La femme au portrait Fritz Lang (1944)
Je résiste à la tentation de lire la critique de Jolan (que j'imagine excellente comme d'hab) avant de poster mon message et je prends le risque de passer pour une quiche dans mes commentaires, mais comme on le dit maintenant "j'assume".
Je ferais plus des remarques sur les aspects qui m'ont marqué.
La femme au portrait, titre assez proche de l'original mais qui efface l'aspect "double portrait", voire triple portrait: image peinte, reflet dans la vitrine, femme réelle.
Tout le film, où tout au moins, l'idée du film, en fin de compte (mais on ne le saura qu'à la fin) est basée sur ce jeu de miroir et de faux semblants, où l'imaginaire le dispute au réel.
Y a -t-il une morale à ce film tourné en 1944 en plein dans le conflit mondial ? Cela pourrait être du style, ne vous fiez pas aux apparences, qui sont trompeuses et vous entrainent facilement dans un engrenage infernal, ou bien telling a friend may mean telling the ennemy.
E.G Robinson, assure le rôle d'homme stable, reconnu, sérieux, massif, avec un jeu tout en finesse et en retenu un peu à la James Stewart mais avec un côté homme solide plus présent (il en faut pour se coltiner un cadavre de Claude Mazard) qui se laisse entrainer dans un traquenard meurtrier.
A aucun moment, on ne peut véritablement culpabiliser le Pr Wenley dans ses actes, il met le doigt dans un engrenage insidieux, se laissant aller à la facilité d'une rencontre un peu incongrue.
Cet aspect du scénario peut paraitre un peu tiré par les cheveux, cette fille ramasse littéralement le Prof sur le trottoir comme une vulgaire grue (comme à la scène finale où cette fois il ne pas plus se laisser entrainer)
Bien évidemment, le truc du rêve final est éculé, et F.Lang l'a dit lui même d'après ce que j'ai pu lire par ailleurs.
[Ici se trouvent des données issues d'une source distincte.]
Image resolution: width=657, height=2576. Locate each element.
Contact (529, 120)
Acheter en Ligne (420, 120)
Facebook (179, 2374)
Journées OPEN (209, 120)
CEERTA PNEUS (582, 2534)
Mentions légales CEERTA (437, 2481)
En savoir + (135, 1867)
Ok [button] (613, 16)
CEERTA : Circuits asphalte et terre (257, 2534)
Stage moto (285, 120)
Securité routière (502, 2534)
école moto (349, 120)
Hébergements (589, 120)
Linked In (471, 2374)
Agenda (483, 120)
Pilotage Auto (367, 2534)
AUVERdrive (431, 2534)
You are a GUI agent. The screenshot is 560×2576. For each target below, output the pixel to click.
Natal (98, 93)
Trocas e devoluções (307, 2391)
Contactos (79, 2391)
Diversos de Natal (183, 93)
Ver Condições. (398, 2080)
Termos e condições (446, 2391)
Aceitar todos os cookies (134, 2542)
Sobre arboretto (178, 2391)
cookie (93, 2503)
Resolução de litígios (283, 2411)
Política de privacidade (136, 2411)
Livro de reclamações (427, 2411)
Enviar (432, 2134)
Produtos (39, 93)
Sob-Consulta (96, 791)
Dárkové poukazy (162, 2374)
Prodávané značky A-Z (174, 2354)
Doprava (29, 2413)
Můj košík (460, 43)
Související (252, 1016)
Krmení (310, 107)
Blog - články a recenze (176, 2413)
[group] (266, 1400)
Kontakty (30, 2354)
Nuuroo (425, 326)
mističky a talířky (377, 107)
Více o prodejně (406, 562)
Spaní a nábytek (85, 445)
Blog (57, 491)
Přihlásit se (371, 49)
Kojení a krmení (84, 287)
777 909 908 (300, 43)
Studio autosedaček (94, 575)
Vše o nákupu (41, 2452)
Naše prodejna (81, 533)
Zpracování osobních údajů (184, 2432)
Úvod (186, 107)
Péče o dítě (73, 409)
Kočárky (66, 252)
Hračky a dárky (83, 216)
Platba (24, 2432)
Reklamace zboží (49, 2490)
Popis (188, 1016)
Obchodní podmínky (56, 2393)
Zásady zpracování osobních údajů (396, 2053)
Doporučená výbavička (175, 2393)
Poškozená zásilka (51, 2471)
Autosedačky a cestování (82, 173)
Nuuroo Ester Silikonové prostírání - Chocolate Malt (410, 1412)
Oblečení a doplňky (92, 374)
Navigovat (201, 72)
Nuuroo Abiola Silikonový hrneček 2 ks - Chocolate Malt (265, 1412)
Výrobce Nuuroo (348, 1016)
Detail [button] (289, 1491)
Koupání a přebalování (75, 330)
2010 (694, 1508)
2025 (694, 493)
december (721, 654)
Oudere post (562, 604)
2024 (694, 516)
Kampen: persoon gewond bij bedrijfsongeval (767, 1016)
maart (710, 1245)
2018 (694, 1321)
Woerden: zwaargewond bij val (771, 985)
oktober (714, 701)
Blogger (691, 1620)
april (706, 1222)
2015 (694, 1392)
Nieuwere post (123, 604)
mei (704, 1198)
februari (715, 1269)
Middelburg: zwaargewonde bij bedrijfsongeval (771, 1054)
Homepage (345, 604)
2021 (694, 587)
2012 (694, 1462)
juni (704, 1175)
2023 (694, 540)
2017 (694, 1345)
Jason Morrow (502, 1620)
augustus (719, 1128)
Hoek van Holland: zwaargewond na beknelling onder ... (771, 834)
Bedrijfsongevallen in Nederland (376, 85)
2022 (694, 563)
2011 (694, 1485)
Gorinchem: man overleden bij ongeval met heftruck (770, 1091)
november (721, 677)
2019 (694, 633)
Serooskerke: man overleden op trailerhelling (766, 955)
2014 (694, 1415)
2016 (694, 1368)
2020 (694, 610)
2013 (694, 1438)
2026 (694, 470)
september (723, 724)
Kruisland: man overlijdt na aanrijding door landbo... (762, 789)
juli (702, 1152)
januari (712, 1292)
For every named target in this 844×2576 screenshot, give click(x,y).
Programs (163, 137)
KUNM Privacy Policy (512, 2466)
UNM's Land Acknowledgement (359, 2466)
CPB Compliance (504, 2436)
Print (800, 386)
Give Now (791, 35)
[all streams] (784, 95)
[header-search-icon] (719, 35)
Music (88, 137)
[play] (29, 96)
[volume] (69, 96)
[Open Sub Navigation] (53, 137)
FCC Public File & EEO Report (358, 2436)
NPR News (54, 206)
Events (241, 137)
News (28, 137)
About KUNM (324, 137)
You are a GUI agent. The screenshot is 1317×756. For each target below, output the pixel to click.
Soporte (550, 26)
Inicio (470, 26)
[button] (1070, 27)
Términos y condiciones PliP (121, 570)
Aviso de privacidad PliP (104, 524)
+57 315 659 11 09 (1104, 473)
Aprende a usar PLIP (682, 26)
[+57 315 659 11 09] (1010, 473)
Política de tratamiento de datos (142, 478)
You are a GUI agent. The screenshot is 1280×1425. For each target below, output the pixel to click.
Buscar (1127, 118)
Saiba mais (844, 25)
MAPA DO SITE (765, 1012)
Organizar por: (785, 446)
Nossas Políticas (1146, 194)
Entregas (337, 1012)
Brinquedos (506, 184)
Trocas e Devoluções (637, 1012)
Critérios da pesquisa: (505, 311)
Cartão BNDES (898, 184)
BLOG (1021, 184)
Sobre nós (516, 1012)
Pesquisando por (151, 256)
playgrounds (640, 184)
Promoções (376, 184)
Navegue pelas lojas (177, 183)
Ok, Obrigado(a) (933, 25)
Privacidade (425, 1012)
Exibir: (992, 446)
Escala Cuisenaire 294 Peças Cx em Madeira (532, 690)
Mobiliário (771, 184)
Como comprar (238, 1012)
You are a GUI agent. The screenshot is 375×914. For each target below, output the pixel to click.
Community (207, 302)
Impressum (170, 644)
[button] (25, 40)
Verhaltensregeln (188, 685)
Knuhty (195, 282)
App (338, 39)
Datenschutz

Cependant, la maitrise d'un Lang permet de faire passer la pilule.
Sur la trame d'un film noir classique avec un sujet banal, un meurtre a eu lieu, comment se débarasser du corps et du maitre chanteur, éviter les soupçons de la police et se sortir de la toile d'araignée.
Fritz Lang met tout son génie cinématographique a distiller les événements pour jouer avec le suspense et les nerfs des spectateurs.
Le spectateur, qui suit le professeur et s'attache à ses pas et ses gestes est témoin de tous les événements et chaque détail qui permet de confondre le meurtrier involontaire arrive comme une horrible fatalité dont le professeur est l'involontaire victime.
Ne reste plus qu'à souhaiter au professeur Wanley toute la prudence dans ses gestes et ses mots, ne sachant si les coïncidences dans les paroles échangées avec ses amis ou des policiers et particulièrement, l'Attorney , le procureur sont des propos innocents ou des sous-entendus destinés à le piéger
Il est difficile de le considérer comme un meurtrier, plutôt comme une victime des circonstances.
Les nerfs du spectateur sont mises à rudes épreuves car il y a une sorte de compassion avec le professeur qui a tué, en totale légitime défense, un type brutal qui cherchait à l'étrangler.
Tout l'habileté de Lang est de plonger l'intrigue dans un faisceau de conjectures: la femme, Joan Bennet est-elle si innocente, pourquoi l'a t-elle attirée chez elle, n'y a t-il pas un plan prémédité pour se débarrasser de l'amant encombrant ?
Va -t-elle le trahir ?
Wanley fait preuve d'un sang froid maitrise mais pas infaillible lorsqu'il est interpellé par un agent de police ou un employé du péage d'autoroute, les détails qui pourraient le trahir sont heureusement ou volontairement (?) donnés par le procureur.
Seulement à la fin, se sentant totalement perdu, il envisage une solution finale de fuite par le suicide.
Globalement sur le film, le rythme est rapide, les situations mises en place très rapidement, la facilité avec laquelle un professeur cinquantenaire séduit une inconnue jeune et belle dans la rue devant son portrait peut mettre paraitre suspecte jusqu'à l'explication finale.
Où l'on voit qu'un grand cinéaste peut faire un bon film sur n'importe quel sujet.